→ **EXERCISE DETAILS**: Your answer should hold exactly the lines below from the line with "Highlight pancreas. Return masks as SVG." through the line with "Detect and mask", both included, and no pictures at all.

→ **DATA SHOWN**:
★ ★ ★

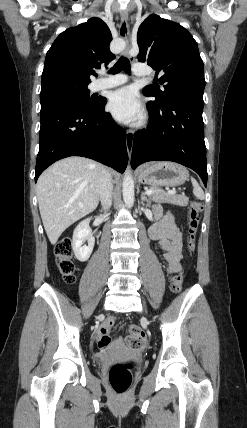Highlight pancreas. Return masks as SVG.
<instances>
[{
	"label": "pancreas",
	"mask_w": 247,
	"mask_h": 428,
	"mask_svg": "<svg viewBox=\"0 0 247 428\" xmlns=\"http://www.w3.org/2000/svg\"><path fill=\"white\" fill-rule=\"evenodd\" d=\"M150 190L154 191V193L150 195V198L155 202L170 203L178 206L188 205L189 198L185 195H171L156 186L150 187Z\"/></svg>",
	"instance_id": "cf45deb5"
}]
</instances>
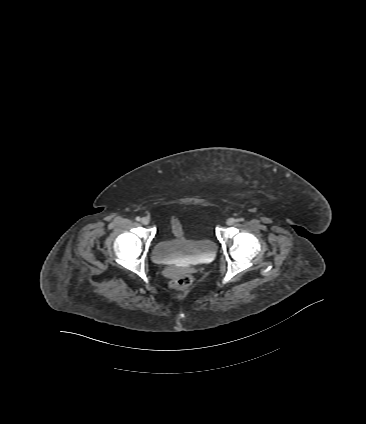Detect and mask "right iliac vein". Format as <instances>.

★ ★ ★

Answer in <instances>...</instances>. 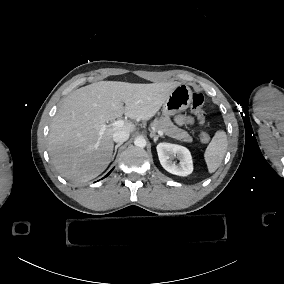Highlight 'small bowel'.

★ ★ ★

→ **ANSWER SECTION**:
Highlight pancreas. Return masks as SVG.
<instances>
[{
	"label": "pancreas",
	"mask_w": 247,
	"mask_h": 428,
	"mask_svg": "<svg viewBox=\"0 0 247 428\" xmlns=\"http://www.w3.org/2000/svg\"><path fill=\"white\" fill-rule=\"evenodd\" d=\"M150 190L154 191V193L150 195V198L155 202L170 203L178 206L188 205L189 198L185 195H171L156 186L150 187Z\"/></svg>",
	"instance_id": "cf45deb5"
}]
</instances>
Detect and mask "right iliac vein". Format as <instances>.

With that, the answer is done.